Pharma’s Nine Words

May 11th, 2017 by Tom Lynch

Any idea what the nine most frequently spoken words on US television are? How about:

My doctor said…

Tell your doctor…

Ask your doctor…

These words come at the beginning, “My doctor said,” the middle, “Tell your doctor,” and the end, “Ask your doctor,” of Direct To Consumer (DTC) television advertising with which Big Pharma bombards Americans every day. This is especially true during the morning network shows between 7:00 and 9:00 AM, the evening news hours and the occasionally funny prime time sitcoms that follow. The ads also feature a swell story with great looking actors and sweet music that plays as someone doing a voiceover tells us all about the 25, or so, ways the drug being pushed can kill us.

DTC ads come in many forms, but in 2015  69% of them were television ads with about a third of those coming from Pfizer. These ads have been allowed since the mid-1980s, but gained momentum in 1997 when the FDA relaxed the rules regarding television. Since then, it’s been Katy bar the door.

According to Pharmacy and Therapeutics (P&T), a peer reviewed journal for managed care and hospital formulary management:

The average American television viewer watches as many as nine drug ads a day, totaling 16 hours per year, which far exceeds the amount of time the average individual spends with a primary care physician.5,23,27

Since beginning the recovery from the Great Recession, television DTC has seen staggering growth:



According to Kantar Media, 72% of the commercial breaks in the CBS Evening News now have at least one pharmaceutical ad in them. These ads have a specific demographic target: Baby Boomers. Until 2012, they were mainly aimed at conditions such as dry eyes, erectile dysfunction, smoking cessation, chronic pain, constipation, heartburn, allergies and cholesterol. But in the last five years, they’ve made a deep dive into cancer, rheumatoid arthritis, and other illnesses to seniors. And, a reflection of our time, Opioid Induced Constipation hit the field during the 2015 Super Bowl.
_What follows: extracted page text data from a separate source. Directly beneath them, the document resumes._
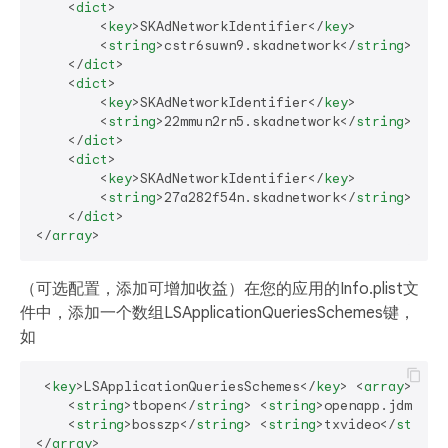
<
dict
>
<
key
>
SKAdNetworkIdentifier
</
key
>
<
string
>
cstr6suwn9.skadnetwork
</
string
>
</
dict
>
<
dict
>
<
key
>
SKAdNetworkIdentifier
</
key
>
<
string
>
22mmun2rn5.skadnetwork
</
string
>
</
dict
>
<
dict
>
<
key
>
SKAdNetworkIdentifier
</
key
>
<
string
>
27a282f54n.skadnetwork
</
string
>
</
dict
>
</
array
>
（可选配置，添加可增加收益）在您的应用的Info.plist文
件中，添加一个数组LSApplicationQueriesSchemes键，
如
<
key
>
LSApplicationQueriesSchemes
</
key
>
<
array
>
<
string
>
tbopen
</
string
>
<
string
>
openapp.jdmobil
<
string
>
bosszp
</
string
>
<
string
>
txvideo
</
string
</
array
>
I can still hear the collective national gasp from that one.

Kantar Media reports Pharma spent $6.4 billion on DTC in 2016, with television garnering more than two-thirds of the spend. Since 2012, television spending is up 62%. During that time, the number of drug companies annually spending more than $50 million and the number spending more than $100 million has doubled. For example, last year, makers of Viagra and Cialis spent a combined $306 million convincing older (and increasingly younger) men that without those magic little pills their once prodigious sexual prowess, rapidly approaching Wooly Mammoth-like extinction, will never rise again, literally (but watch out for that 4-hour thing).

And when a new drug hits the market, first year spending can be breathtaking. Consider Opdivo, which debuted in 2015. The drug treats a certain kind of end-stage lung cancer (non-small cell lung cancer), which has a US patient population of less than 200,000. Yet Bristol-Myers Squibb, Opdivo’s maker, spent $93 million marketing it in its first year.
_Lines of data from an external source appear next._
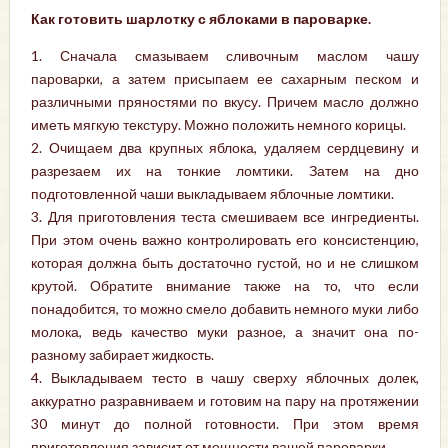
Как готовить шарлотку с яблоками в пароварке.
1. Сначала смазываем сливочным маслом чашу
пароварки, а затем присыпаем ее сахарным песком и
различными пряностями по вкусу. Причем масло должно
иметь мягкую текстуру. Можно положить немного корицы.
2. Очищаем два крупных яблока, удаляем сердцевину и
разрезаем их на тонкие ломтики. Затем на дно
подготовленной чаши выкладываем яблочные ломтики.
3. Для приготовления теста смешиваем все ингредиенты.
При этом очень важно контролировать его консистенцию,
которая должна быть достаточно густой, но и не слишком
крутой. Обратите внимание также на то, что если
понадобится, то можно смело добавить немного муки либо
молока, ведь качество муки разное, а значит она по-
разному забирает жидкость.
4. Выкладываем тесто в чашу сверху яблочных долек,
аккуратно разравниваем и готовим на пару на протяжении
30 минут до полной готовности. При этом время
приготовления зависит от мощности вашей пароварки.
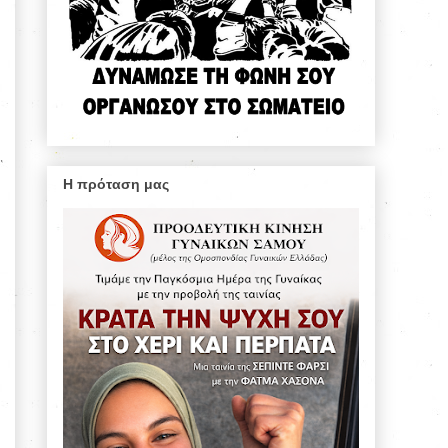
Η πρόταση μας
All this money begs an obvious question: Does it work? Well, even Pharma’s not sure, saying ROI is only one measure of a brand’s marketing success. Who is sure? The American Medical Association, which, in 2015, saying it was a colossal waste of money, called for an “outright ban” on Direct To Consumer advertising. The AMA also said doctors felt pressured by vulnerable patients who were looking for relief from one thing or another and that older drugs often work just as well, or even better, than the newer high-priced brands. Of course, it is preposterous to think we’ll ever return to to good old days of the 1980s before DTC advertising became more than a gleam in a marketer’s eye. The drug lobby is nearly omnipotent and there is the  little matter of commercial free speech. Moreover, drug makers claim they are providing valuable information with which consumers can make informed choices. Yet, according to the World Health Organization, “DTC is used to drive choice, not to inform it.”

America is one of only two countries in the world that allow Direct To Consumer drug advertising, the other being New Zealand, a country with a population of less than 4 million. The medical community doesn’t like it there, either.

Pharma has long had a wish to bring DTC to the European Union. That’s not going to be happening, however, as last year 22 of the 27 members rejected the idea.

The P&T white paper, mentioned above is presents an excellent analysis of DTC advertising, and has a nifty for-and-against page regarding DTC advertising. They’re both worth a look.